Edgar Allen Poe by, Brandon Derr January 15, 1999 Edgar Allen Poe, an America writer, was known as a poet and critic but was most famous as the master of short stories, particularly tales of the mysterious and the macrabe. The literary merits of Poe’s writings have been debated since his death, but his works have continued to be popular and many American and European writers have declared their artistic debt to him. Born in Boston, Massachusetts, Poe was orphaned in his early childhood and was raised by John Allen, a successful business man of Richmond, Virginia.
Taken by the Allen family to England at the age of six, Poe was placed in a private school. Upon returning to the United States in 1820, he continued to study in private schools. He attended the University of Virginia for a year, but in 1827 his foster father, angry by the young man’s drinking and gambling, refused to pay his debts and forced him to work as a clerk. Poe, disliking his new duties violently, he quit the job as a clerk, thus estranging Allen, and went to Boston. There his first book, Tamerlane and Other Poems (1827), was published anonymously.
Shortly afterward Poe enlisted in the United States Army and served a two-year term. In 1829 his second volume of verse, Al Aaraaf, was published, and he completed a agreement with Allen, who secured him an appointment to the United States Military Academy. After only a few months at the Military Academy Poe was dismissed for neglect of duty, and his foster father disowned him permanently. Poe’s third book, Poems, appeared in 1831, and the following year he moved to Baltimore, where he lived with his aunt and her eleven-year-old daughter, Virginia Clemm.

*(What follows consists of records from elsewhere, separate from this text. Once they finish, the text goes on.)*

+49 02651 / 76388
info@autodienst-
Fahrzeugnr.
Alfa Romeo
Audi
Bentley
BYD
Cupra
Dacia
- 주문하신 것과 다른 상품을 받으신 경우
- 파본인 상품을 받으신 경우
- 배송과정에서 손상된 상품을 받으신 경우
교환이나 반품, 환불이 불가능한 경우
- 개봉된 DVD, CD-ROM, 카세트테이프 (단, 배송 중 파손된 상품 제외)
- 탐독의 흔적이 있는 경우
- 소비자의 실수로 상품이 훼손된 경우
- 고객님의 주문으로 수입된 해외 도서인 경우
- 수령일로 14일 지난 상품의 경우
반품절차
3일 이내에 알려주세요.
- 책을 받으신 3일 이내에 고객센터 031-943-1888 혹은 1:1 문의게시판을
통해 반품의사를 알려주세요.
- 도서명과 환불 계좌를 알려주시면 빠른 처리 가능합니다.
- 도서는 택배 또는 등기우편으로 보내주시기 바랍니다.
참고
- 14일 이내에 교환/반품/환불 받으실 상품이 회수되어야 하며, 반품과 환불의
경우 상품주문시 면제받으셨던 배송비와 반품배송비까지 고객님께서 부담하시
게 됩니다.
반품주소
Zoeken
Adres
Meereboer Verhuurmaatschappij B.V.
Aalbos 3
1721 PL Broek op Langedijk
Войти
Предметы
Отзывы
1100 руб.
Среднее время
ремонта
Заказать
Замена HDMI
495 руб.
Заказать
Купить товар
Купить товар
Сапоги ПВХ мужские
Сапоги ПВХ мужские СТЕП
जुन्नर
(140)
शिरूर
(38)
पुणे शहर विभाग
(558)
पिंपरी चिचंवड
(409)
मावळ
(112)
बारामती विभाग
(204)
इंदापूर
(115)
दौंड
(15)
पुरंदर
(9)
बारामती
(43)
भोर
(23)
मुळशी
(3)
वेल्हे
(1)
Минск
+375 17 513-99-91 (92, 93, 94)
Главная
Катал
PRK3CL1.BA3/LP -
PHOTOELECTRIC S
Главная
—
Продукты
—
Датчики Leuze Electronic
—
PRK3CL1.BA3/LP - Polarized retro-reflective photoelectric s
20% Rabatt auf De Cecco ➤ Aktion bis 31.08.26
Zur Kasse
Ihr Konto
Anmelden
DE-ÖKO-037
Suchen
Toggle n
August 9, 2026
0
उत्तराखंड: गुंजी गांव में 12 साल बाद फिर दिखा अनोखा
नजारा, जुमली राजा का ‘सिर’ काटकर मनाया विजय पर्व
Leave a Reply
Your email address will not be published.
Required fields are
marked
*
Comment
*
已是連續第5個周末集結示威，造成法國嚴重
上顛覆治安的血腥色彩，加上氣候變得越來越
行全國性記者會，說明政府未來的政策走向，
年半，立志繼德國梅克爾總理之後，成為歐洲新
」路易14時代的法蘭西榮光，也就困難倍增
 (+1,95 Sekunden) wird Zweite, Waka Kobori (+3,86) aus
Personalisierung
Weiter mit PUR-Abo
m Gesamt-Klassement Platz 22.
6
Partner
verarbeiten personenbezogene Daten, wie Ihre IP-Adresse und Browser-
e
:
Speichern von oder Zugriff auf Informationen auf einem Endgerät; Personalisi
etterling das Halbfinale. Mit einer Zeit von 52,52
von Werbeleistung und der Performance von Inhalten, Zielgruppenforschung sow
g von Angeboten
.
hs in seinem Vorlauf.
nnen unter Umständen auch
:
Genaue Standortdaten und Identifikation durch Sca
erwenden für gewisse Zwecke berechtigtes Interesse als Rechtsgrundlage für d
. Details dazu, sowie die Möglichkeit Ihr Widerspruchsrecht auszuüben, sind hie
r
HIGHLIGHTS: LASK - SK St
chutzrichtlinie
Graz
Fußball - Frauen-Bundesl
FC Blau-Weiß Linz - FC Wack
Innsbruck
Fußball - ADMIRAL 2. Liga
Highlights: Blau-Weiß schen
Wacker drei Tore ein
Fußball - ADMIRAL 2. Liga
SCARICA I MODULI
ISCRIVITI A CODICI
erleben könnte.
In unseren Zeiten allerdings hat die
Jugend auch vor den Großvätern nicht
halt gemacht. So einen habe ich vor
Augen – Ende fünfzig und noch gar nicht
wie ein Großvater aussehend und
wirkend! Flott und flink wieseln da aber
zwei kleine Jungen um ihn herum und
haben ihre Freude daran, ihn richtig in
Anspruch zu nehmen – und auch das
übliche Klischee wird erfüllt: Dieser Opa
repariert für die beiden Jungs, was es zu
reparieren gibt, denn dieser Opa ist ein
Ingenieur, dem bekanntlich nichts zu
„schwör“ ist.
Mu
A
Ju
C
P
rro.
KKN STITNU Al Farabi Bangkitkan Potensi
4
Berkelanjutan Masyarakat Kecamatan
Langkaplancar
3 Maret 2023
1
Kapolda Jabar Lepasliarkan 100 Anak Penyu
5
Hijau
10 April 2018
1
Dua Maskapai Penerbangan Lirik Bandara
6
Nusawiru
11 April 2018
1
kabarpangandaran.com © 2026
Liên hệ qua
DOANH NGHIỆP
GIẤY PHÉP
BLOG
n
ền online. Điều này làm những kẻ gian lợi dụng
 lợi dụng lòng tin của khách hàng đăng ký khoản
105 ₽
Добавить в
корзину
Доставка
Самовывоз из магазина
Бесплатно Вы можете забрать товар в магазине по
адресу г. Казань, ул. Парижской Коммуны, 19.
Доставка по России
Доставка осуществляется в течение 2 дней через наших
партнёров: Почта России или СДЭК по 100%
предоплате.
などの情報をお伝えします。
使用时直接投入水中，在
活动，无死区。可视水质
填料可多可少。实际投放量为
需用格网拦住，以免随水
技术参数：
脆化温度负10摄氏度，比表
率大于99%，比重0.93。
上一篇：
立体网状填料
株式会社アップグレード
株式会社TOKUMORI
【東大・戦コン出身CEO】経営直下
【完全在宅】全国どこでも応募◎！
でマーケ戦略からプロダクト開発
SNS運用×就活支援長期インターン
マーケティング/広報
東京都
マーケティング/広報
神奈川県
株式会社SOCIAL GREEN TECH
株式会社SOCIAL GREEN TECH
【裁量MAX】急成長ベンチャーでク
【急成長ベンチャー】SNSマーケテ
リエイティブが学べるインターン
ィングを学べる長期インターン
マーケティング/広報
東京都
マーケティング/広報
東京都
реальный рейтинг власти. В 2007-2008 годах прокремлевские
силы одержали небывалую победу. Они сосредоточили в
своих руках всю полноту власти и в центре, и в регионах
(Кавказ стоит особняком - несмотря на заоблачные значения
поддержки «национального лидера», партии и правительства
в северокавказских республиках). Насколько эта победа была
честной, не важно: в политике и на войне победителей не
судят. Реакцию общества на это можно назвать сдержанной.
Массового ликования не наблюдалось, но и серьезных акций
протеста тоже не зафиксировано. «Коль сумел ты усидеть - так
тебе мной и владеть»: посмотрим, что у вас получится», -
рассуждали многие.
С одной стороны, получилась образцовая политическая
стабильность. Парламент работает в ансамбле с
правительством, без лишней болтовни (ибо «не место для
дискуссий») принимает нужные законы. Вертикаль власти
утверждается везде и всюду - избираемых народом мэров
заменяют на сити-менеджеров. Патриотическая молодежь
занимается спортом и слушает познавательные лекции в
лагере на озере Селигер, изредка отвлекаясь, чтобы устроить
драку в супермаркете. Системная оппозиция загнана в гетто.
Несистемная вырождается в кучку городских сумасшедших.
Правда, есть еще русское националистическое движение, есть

The following year his tale “A MS. Found in a Bottle” won a contest sponsored by the Baltimore Saturday Visitor. From 1835 to 1836, Poe was editor of the Southern Literary Messenger. In 1836 he married his young cousin. Throughout the next decade, much of which was linked by his wife’s long illness, Poe worked as an editor for several periodicals in Philadelphia, Pennsylvania, and in New York City. In 1847 Virginia died and Poe himself became ill; his disastrous addiction to liquor and his alleged use of drugs, recorded by contemporaries, may have contributed to his early death.
Poetry and Essays Among Poe’s poetic output, about a dozen poems are exceptional for their perfect literary construction and for their haunting themes and rhymes. In “The Raven” (1845), for example, the narrator is astounded by depressed omens of death. Poe’s extraordinary manipulation of rhythm and sound is particularly evident in “The Bells” (1849), a poem that seems to echo with the chiming of metallic instruments, and “The Sleeper” (1831), which reproduces the state of drowsiness. “Lenore” (1831) and “Annabel Lee” (1849) are verse lamentations on the death of a beautiful young woman.
In the course of his editorial work, Poe functioned largely as a book reviewer and produced significant body of criticism; his essays were famous for their sarcasm, wit, and exposure of literary pretension. His evaluations have withstand the test of time and have earned for him a high place among American literary critics. Poe’s theories on the nature of fiction and, in particular, his writings on the short story have had a lasting influence on American and European writers. Stories Poe, by his own choice, was a poet, but economic necessity forced him to turn to the relatively profitable genre of prose.
Whether or not Poe invented the short story, it is certain that he originated the novel of detection. Perhaps his best-known tale in this genre is “The Gold Bug” (1843), about a search for buried treasure. “The Murders in the Rue Morgue” (1841), “The Mystery of Marie Roget” (1842-1843), and “The Purloined Letter” (1844) are regarded as forefathers of the modern mystery , or detective, story. Many of Poe’s tales are distinguishing by the authors unusual grotesque inventiveness in addition to his marvelous plot construction.
Such stories include “The Narrative of Arthur Gorden Pym” (1838), noted for its blend of factual and fantastic material; “The Fall of the House of Usher” (1839), in which the piercing gloominess of the character is accented equally with plot and characterization; “The Pit and the Pendulum” (1842), a exhilarating tale of cruelty and torture; “The Tell-Tale Heart” (1843), in which a deranged murderer is subconsciously haunted into confessing hisguilt; and “The Cask of the Amontillado” (1846), an eerie tale of revenge.